• _AIM OF THE TASK_: Word for word, print each record, dropping any image it holds.

• _Records from a data collection_:
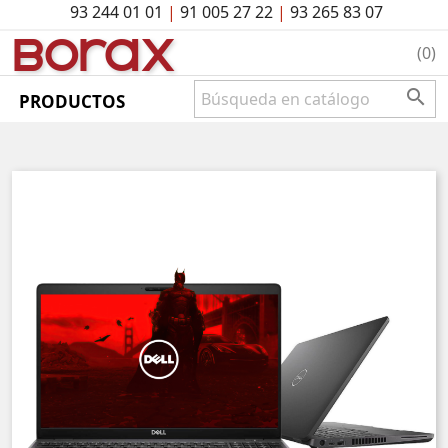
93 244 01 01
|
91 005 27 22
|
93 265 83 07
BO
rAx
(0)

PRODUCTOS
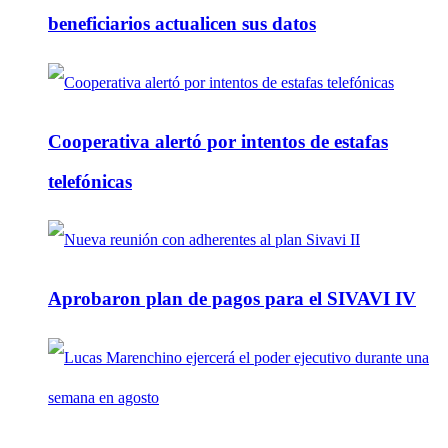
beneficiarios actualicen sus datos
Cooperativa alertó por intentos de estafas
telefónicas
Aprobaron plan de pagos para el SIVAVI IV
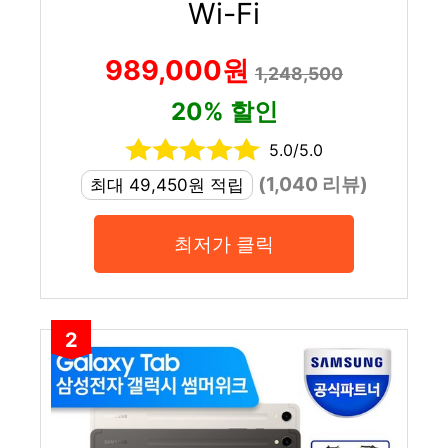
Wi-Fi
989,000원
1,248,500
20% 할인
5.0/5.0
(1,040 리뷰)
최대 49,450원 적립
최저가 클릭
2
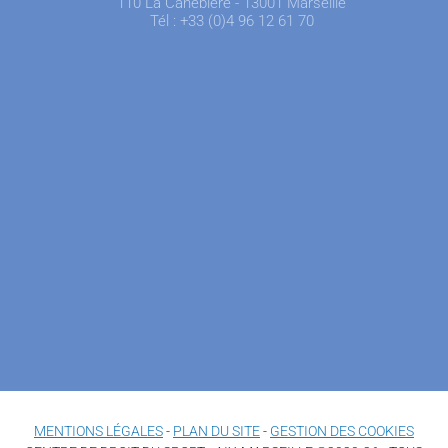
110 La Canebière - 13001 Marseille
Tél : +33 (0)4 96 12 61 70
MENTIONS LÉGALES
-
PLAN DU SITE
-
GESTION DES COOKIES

• _EXERCISE RESPONSE_:
93 244 01 01
|
91 005 27 22
|
93 265 83 07
BO
rAx
(0)

PRODUCTOS
beneficiarios actualicen sus datos
Cooperativa alertó por intentos de estafas
telefónicas
Aprobaron plan de pagos para el SIVAVI IV
Wi-Fi
989,000원
1,248,500
20% 할인
5.0/5.0
(1,040 리뷰)
최대 49,450원 적립
최저가 클릭
2
110 La Canebière - 13001 Marseille
Tél : +33 (0)4 96 12 61 70
MENTIONS LÉGALES
-
PLAN DU SITE
-
GESTION DES COOKIES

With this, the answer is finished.